Suite à la disparition du régime des intermittents du tourisme en 2014, les guides-conférencier-es se sont vu-es imposer une succession, parfois durant plusieurs années, de contrats courts (contrats précaires en CDD d’usage détournés de leur fonction première). Les employeurs s’en remettent ensuite à des agences externes, prestataires en concurrence pour remporter les appels d’offres. Les différents acteurs du secteur (Muséa, Pont des Arts, Magma Cultura ou Cultival, …) tentent de réduire les coûts pour être sélectionnés tout en dégageant leurs marges de profit. Ce marché juteux se joue au détriment des guides conférencier-es, contraint-es à se déclarer auto-entrepreneur-euses, permettant aux employeurs-« clients » d’économiser les frais de couverture sociale, le temps rémunéré de préparation de la prestation et d’évincer la sécurité contractuelle qu’offre le salariat.
Car sont-ils pour autant de véritables auto-entrepreneur-euses ? Bien évidemment que non ! Un lien de subordination persiste par la pratique de « contrôles qualité » sauvages dans les lieux culturels acheteurs, et la dépendance financière d’un employeur unique.

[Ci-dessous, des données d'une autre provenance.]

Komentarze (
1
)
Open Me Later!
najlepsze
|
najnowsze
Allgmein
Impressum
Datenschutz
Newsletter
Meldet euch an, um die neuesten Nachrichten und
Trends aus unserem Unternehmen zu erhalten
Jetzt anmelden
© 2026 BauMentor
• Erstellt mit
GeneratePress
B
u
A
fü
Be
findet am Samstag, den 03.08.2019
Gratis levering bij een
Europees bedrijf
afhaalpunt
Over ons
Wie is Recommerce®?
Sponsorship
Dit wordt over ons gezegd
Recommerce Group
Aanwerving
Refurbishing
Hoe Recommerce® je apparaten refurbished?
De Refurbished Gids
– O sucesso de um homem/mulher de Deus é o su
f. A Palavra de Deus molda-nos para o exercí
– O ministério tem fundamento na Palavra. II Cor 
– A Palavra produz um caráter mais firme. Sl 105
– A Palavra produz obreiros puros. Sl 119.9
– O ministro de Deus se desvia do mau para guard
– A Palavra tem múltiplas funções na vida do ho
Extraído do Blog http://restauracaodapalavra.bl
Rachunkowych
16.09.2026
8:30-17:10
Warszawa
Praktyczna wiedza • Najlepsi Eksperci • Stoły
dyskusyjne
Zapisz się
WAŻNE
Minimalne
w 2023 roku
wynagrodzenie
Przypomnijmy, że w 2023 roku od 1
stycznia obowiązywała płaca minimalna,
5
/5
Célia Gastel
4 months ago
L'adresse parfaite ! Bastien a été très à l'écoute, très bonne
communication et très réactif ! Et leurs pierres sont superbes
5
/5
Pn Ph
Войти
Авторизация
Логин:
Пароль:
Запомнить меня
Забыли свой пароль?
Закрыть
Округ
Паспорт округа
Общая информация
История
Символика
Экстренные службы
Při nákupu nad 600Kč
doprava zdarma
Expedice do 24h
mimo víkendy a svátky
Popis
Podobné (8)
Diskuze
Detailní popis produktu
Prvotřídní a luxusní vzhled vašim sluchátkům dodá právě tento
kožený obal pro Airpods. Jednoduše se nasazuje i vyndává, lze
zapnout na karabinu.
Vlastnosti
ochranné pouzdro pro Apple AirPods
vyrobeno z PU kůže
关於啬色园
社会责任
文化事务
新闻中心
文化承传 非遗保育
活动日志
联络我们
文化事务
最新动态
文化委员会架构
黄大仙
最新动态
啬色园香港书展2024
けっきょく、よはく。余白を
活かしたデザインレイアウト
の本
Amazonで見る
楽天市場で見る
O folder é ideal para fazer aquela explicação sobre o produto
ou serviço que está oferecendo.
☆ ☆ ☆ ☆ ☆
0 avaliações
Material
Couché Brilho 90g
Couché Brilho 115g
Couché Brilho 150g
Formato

Ces « entrepreneur-euses », loin de jouir de cette liberté tant vantée par la « startup nation » se voient imposer des tarifs toujours plus bas, des conditions de travail dégradées, des impératifs de disponibilité pour rester dans la course.
Outre des tentatives locales pour des requalifications de contrat, une mobilisation collective des guides conférencier-es avait tenté de porter le sujet sur la place publique en décembre 2020. La précarité de leur statut s’est révélée particulièrement dramatique durant l’épisode du confinement, la fermeture des établissements les privant de toute activité, et donc de tout revenu. Les prestataires avaient poussé le cynisme jusqu’à omettre de communiquer à l’Etat une planification de leurs travaux prévus pour une prise en charge similaire au dispositif de chômage partiel. L’année blanche du covid l’a été doublement pour ces professionnel-les.
Cette course à l’exploitation semble n’avoir aucune limite puisqu’à présent, il est même « proposé » aux étudiant-es de l’École du Louvre d’organiser des visites guidées à la chaîne pour la réouverture des appartements privés de Marie-Antoinette au Château de Versailles. Ces guides sans statut, sans carte officielle, envoyé-es par des administrateurs peu scrupuleux amplifient, malgré elles et eux, les tensions déjà existantes dans la profession et la dégradation croissante du métier.
L’essor d’un certain tourisme culturel low-cost conduit à cette dévaluation de la profession et à la dégradation des statuts de celles et ceux qui la font vivre. Le ministère de la Culture, comme les établissements de tous secteurs, doivent mettre fin à ces pratiques qui ne bénéficient qu’à des intermédiaires peu soucieux de pérennisation de l’emploi ou de qualité des prestations pour le public. Ces métiers, activité à part entière des lieux patrimoniaux et de création contemporaine, doivent être réintégrés dans la gestion interne du personnel qui les anime.